Records contained in a dataset
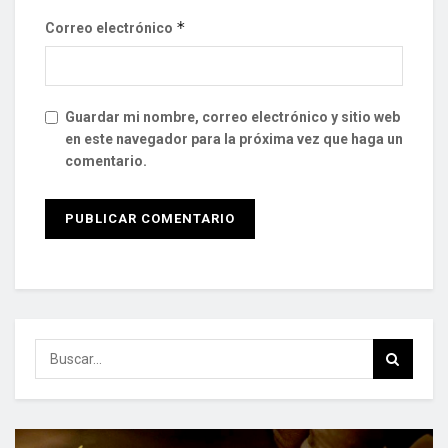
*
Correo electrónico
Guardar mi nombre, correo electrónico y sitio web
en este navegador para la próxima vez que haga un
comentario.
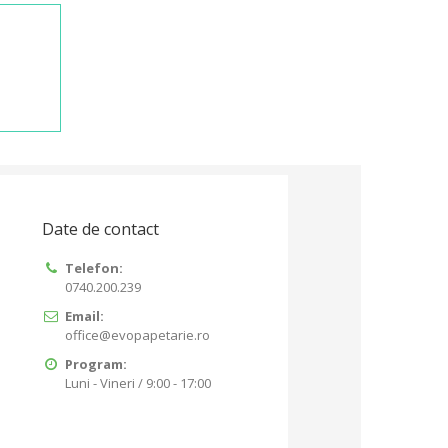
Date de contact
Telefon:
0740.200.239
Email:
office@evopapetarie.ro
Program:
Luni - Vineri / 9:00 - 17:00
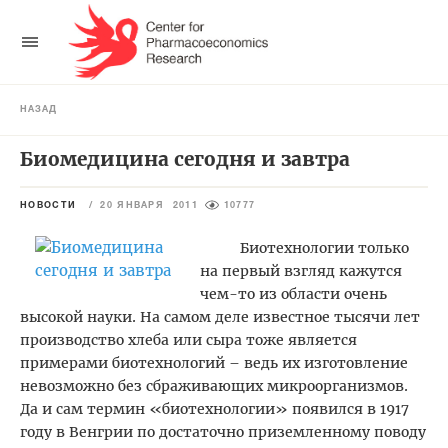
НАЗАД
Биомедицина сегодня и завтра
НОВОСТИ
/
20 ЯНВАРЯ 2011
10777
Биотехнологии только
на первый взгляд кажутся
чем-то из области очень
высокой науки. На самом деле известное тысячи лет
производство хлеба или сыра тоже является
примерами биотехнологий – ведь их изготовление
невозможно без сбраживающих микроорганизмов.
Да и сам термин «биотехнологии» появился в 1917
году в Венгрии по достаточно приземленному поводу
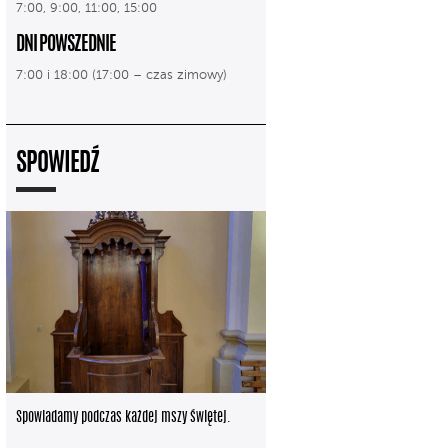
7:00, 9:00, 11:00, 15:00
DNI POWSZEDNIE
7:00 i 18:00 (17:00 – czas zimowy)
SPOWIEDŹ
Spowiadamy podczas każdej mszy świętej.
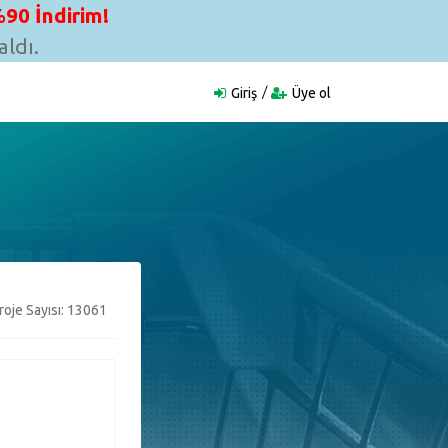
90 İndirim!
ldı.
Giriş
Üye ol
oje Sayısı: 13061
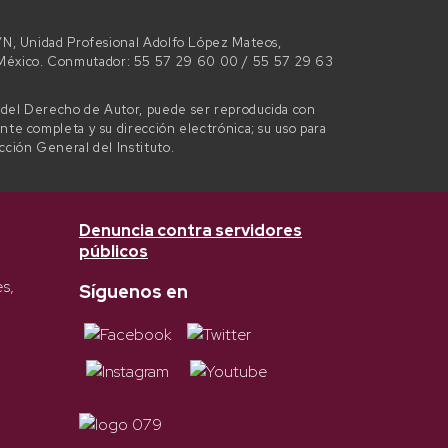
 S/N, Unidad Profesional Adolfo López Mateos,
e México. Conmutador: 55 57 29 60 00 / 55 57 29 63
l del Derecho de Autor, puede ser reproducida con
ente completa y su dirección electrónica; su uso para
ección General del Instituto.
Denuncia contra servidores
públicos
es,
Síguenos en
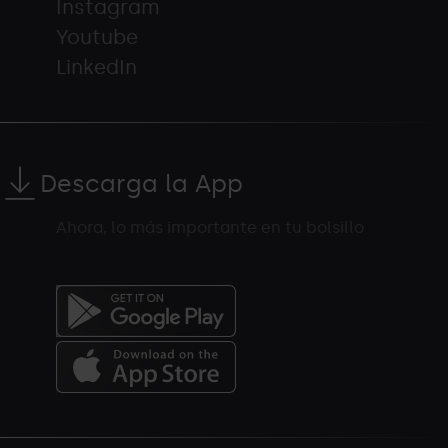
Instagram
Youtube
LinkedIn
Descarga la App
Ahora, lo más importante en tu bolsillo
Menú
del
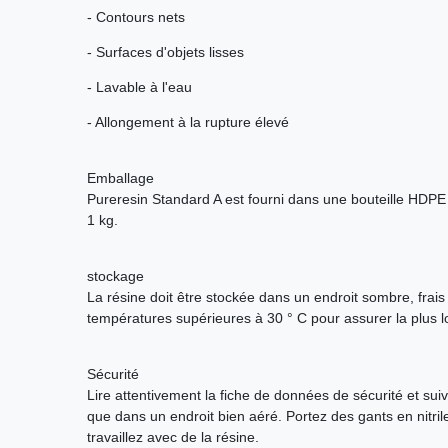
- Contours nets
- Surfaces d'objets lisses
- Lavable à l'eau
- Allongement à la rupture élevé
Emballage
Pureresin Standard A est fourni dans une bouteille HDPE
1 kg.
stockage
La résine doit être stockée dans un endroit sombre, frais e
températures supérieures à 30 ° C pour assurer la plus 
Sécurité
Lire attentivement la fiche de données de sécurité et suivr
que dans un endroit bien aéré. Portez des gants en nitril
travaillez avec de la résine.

Assigned task ->
Each line above that contains the word "dans" counts once; give the total and no other text.

Your solution ->
3